The syntax of a generic attribute is:

attributeName(value1[, value2, ...])

where:

  • attributeName can be one of the possible attributes listed below.
  • value# refers to the parameter taken by the attribute. For each attribute, it is possible to specify more than one value.

This table lists all possible attributes along with their values and a short description. For further details, please see the individual attribute sections.

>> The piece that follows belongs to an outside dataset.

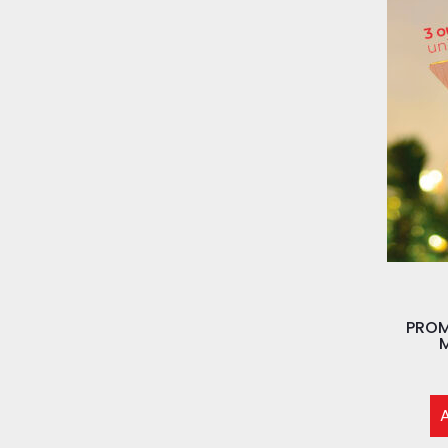
PROM
M
A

Attribute Values type Description
KEYWORD String Matches any token that is exactly equal to the given strings
LEMMA Lemma Matches any token that is a possible inflection of a given lemma contained in the knowledge graph
BLEMMA Lemma Similar to LEMMA, but a match is performed at the sub-token or "atom" level of the text
ULEMMA Lemma Matches any token that is a possible inflection of a given lemma not contained in the knowledge graph
SYNCON Syncon Matches any token which corresponds to a given concept (syncon) contained in the knowledge graph
ANCESTOR Syncon Matches every token which corresponds to a "descendant concept" of a given concept contained in the knowledge graph
LIST Syncon Matches every token corresponding to any lemma of the given knowledge graph concepts
BLIST Syncon Similar to LIST, but matches are performed at the "atom level" of the text analysis output
TYPE Type Matches any token of the given types
PATTERN Regular expression(s) Matches any token matching the given regular expressions
ROLE Role Matches any token having one of the given roles in the sentence analysis of the text
POSITION Position Matches any token occupying one of the given positions
RELEVANT List Matches any token being in one of the given lists of relevant text elements
TAG Tag Matches any token corresponding to one of the given tags
BTAG Tag Similar to TAG, but a match is performed at the sub-token or "atom" level of the text
CELL Integer Query and extract cells content from tables of given coordinates defined with row and column
TITLELEVEL Integer Extract content related with a given heading level
STEM String Matches any token sharing the root of the given strings

As an option, values can be loaded from an external list.